About IMDELLTRA (tarlatamab-dlle)
IMDELLTRA is a first-in-class targeted immunotherapy engineered by Amgen researchers to bind to both DLL3 on tumor cells and CD3 on T cells, thereby activating T cells to kill DLL3-expressing SCLC cells. This results in the formation of a cytolytic synapse with lysis of the cancer cell.3,4 DLL3 is a protein that is expressed on the surface of SCLC cells in ~85-96% of patients with SCLC, but is minimally expressed on healthy cells, making it an exciting target.5,6

IMDELLTRA (tarlatamab-dlle) U.S. Indication
IMDELLTRA (tarlatamab-dlle) is indicated for the treatment of adult patients with extensive-stage small cell lung cancer (ES-SCLC) with disease progression on or after platinum-based chemotherapy.

This indication is approved under accelerated approval based on overall response rate and duration of response.

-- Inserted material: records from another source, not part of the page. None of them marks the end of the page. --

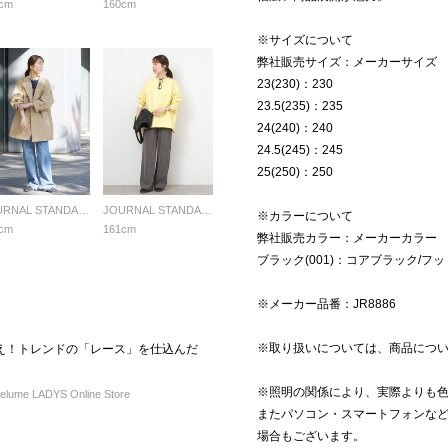
cm
160cm
※サイズについて
弊社販売サイズ：メーカーサイズ
23(230)：230
23.5(235)：235
24(240)：240
24.5(245)：245
25(250)：250
JOURNAL STANDARD relume LADYS
JOURNAL STANDARD relume LADYS
※カラーについて
cm
161cm
弊社販売カラー：メーカーカラー
ブラック(001)：コアブラック/フ
※メーカー品番：JR8886
※取り扱いについては、商品につ
え！トレンドの「レース」を仕込んだ
※照明の関係により、実際よりも
ume LADYS Online Store
またパソコン・スマートフォンな
場合もございます。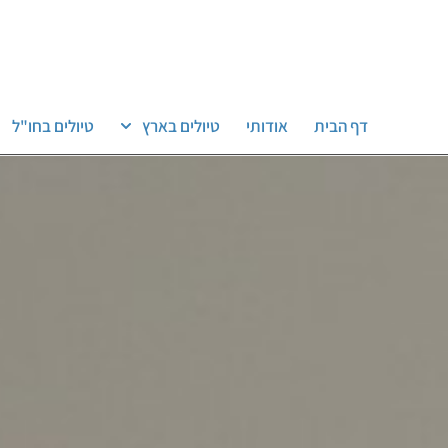
דף הבית
אודותי
טיולים בארץ
טיולים בחו"ל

Continued approval for this indication may be contingent upon verification and description of clinical benefit in a confirmatory trial(s).

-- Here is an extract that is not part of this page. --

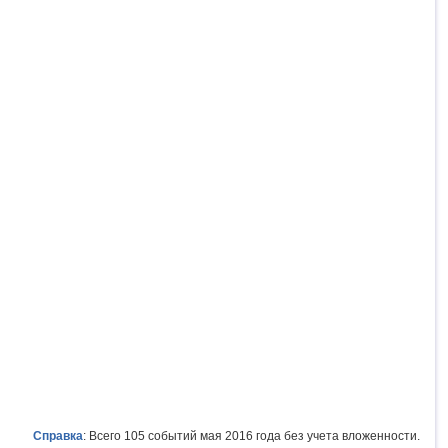
Справка
: Всего 105 событий мая 2016 года без учета вложенности.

About Small Cell Lung Cancer (SCLC)
SCLC is one of the most aggressive and devastating solid tumor malignancies, with a 5-10% five-year relative survival rate across all stages combined.7 SCLC comprises about 15% of the more than 2.4 million patients diagnosed with lung cancer worldwide each year.8-10 Despite initial high response rates to first-line platinum-based chemotherapy, most patients quickly relapse within months and require subsequent treatment options.9

About Tarlatamab Clinical Trials
Amgen’s robust tarlatamab development program includes the DeLLphi clinical trials, which evaluate tarlatamab as a monotherapy and as part of combination regimens, including in both earlier stages of SCLC and earlier lines of treatment.

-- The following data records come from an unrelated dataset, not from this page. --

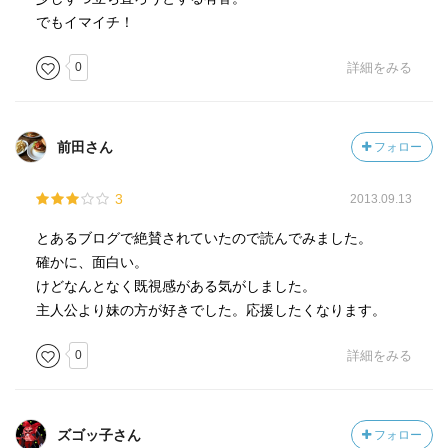
でもイマイチ！
0
詳細をみる
前田さん
フォロー
3
2013.09.13
とあるブログで絶賛されていたので読んでみました。
確かに、面白い。
けどなんとなく既視感がある気がしました。
主人公より妹の方が好きでした。応援したくなります。
0
詳細をみる
ズゴッ子さん
フォロー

Tarlatamab is being investigated in multiple studies including DeLLphi-303, a Phase 1b study investigating tarlatamab in combination with standard-of-care therapies in first-line ES-SCLC; DeLLphi-304, a randomized Phase 3 study comparing tarlatamab monotherapy with standard-of-care chemotherapy in second-line treatment of SCLC; DeLLphi-305, a randomized Phase 3 study comparing tarlatamab in combination with durvalumab versus durvalumab alone as first-line maintenance treatment in ES-SCLC; DeLLphi-306, a randomized placebo-controlled Phase 3 study of tarlatamab following concurrent chemoradiotherapy in limited-stage SCLC; DeLLphi-308, a Phase 1b study evaluating subcutaneous tarlatamab in second line or later ES-SCLC; DeLLphi-309, a Phase 2 study evaluating alternative intravenous dosing regimens with tarlatamab in second-line ES-SCLC; DeLLphi-310, a Phase 1b study of tarlatamab in combination with YL201 with or without anti-programmed death ligand 1 (PD-L1) in patients with ES-SCLC; and DeLLphi-312, a Phase 3 study evaluating tarlatamab as an induction and maintenance therapy in first-line treatment of ES-SCLC in combination with carboplatin, etoposide, and durvalumab.